Tesla has decided to activate driver monitoring protocols in an effort to avoid liabilities whenever Autopilot fails and motorists unexpectedly find themselves merging off a bridge. After rummaging through the wreckage and collecting errant body parts, investigators can use the vehicle’s camera data to see what was happening moments before the car hurled itself into the ravine. If it turns out that the driver was totally alert and did their utmost to wrangle the vehicle as it went haywire, a colossal payout for the surviving family is assured. But if that camera catches them slipping for a microsecond, the manufacturer has all it needs to shift the blame onto the deceased driver.

Read more
  • DenverMike When was it ever a mystery? The Fairmont maybe, but only the 4-door "Futura" trim, that was distinctively upscale. The Citation and Volare didn't have competing trims, nor was there a base stripper Maxima at the time, if ever, crank windows, vinyl seats, 2-doors, etc. So it wasn't a "massacre", not even in spirit, just different market segments. It could be that the Maxima was intended to compete with those, but everything coming from Japan at the time had to take it up a notch, if not two.Thanks to the Japanese "voluntary" trade restriction, everything had extra options, if not hard loaded. The restriction limited how many vehicles were shipped, not what they retailed at. So Japanese automakers naturally raised the "price" (or stakes) without raising MSRP. What the dealers charged (gouged) was a different story.Realistically, the Maxima was going up against entry luxury sedans (except Cimarron lol), especially Euro/German, same as the Cressida. It definitely worked in Japanese automaker's favor, not to mention inspiring Lexus, Acura and Infiniti.

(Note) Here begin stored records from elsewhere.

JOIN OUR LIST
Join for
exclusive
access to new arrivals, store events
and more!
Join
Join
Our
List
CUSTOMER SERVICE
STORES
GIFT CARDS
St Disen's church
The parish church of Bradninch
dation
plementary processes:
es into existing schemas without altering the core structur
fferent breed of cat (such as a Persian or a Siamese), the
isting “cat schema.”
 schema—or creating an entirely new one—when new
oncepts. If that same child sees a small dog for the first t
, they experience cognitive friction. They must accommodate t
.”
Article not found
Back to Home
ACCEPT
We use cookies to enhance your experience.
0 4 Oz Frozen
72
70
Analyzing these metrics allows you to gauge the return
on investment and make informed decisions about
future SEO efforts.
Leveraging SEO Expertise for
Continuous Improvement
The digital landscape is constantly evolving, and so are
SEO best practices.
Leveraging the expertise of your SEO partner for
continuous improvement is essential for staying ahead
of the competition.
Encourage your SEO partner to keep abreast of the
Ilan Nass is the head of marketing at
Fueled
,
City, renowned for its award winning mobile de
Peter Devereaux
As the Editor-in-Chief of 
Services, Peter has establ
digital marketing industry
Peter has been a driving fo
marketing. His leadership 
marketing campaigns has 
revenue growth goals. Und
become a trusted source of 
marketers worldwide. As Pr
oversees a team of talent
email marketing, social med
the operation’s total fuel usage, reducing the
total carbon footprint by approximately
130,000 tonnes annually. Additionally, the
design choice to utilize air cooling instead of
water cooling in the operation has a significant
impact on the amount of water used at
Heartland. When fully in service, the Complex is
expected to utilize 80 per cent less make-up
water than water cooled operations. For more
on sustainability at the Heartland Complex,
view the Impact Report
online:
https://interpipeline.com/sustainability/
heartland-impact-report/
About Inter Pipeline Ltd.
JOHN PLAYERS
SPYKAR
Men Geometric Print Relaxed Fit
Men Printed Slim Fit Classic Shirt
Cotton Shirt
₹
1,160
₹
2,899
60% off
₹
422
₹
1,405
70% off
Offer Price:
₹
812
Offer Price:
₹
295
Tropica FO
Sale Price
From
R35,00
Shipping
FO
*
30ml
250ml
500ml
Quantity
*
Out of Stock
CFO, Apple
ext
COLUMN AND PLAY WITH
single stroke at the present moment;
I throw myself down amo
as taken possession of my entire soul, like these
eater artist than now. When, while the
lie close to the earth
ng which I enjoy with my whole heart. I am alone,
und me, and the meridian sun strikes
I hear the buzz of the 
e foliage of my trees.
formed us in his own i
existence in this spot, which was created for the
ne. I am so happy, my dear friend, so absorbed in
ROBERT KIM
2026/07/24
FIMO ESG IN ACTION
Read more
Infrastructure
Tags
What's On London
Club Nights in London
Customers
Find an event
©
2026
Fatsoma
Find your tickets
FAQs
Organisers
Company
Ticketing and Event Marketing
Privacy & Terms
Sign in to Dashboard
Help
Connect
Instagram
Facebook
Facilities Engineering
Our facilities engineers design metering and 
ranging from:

  • Ronnie Schreiber Hydrocarbon based fuels have become unreliable? More expensive at the moment but I haven't seen any lines gathering around gas stations lately, have you? I'm old enough to remember actual gasoline shortages in 1973 and 1979 (of course, since then there have been many recoverable oil deposits discovered around the world plus the introduction of fracking). Consumers Power is still supplying me with natural gas. I recently went camping and had no problem buying propane.Texas had grid problems last winter because they replaced fossil fueled power plants with wind and solar, which didn't work in the cold weather. That's the definition of unreliable.I'm an "all of the above" guy when it comes to energy: fossil fuels, hydro, wind (where it makes sense), nuclear (including funding for fusion research), and possibly solar.Environmental activists, it seems to me, have no interest in energy diversity. Based on what's happened in Sri Lanka and the push against agriculture in Europe and Canada, I think it's safe to say that some folks want most of us to live like medieval peasants to save the planet for their own private jets.
  • Car65688392 thankyou for the information
  • Car65688392 Thankyou for your valuable information
  • MaintenanceCosts There's no mystery anymore about how the Japanese took over the prestige spot in the US mass market (especially on the west coast) when you realize that this thing was up against the likes of the Fairmont, Citation, and Volaré. A massacre.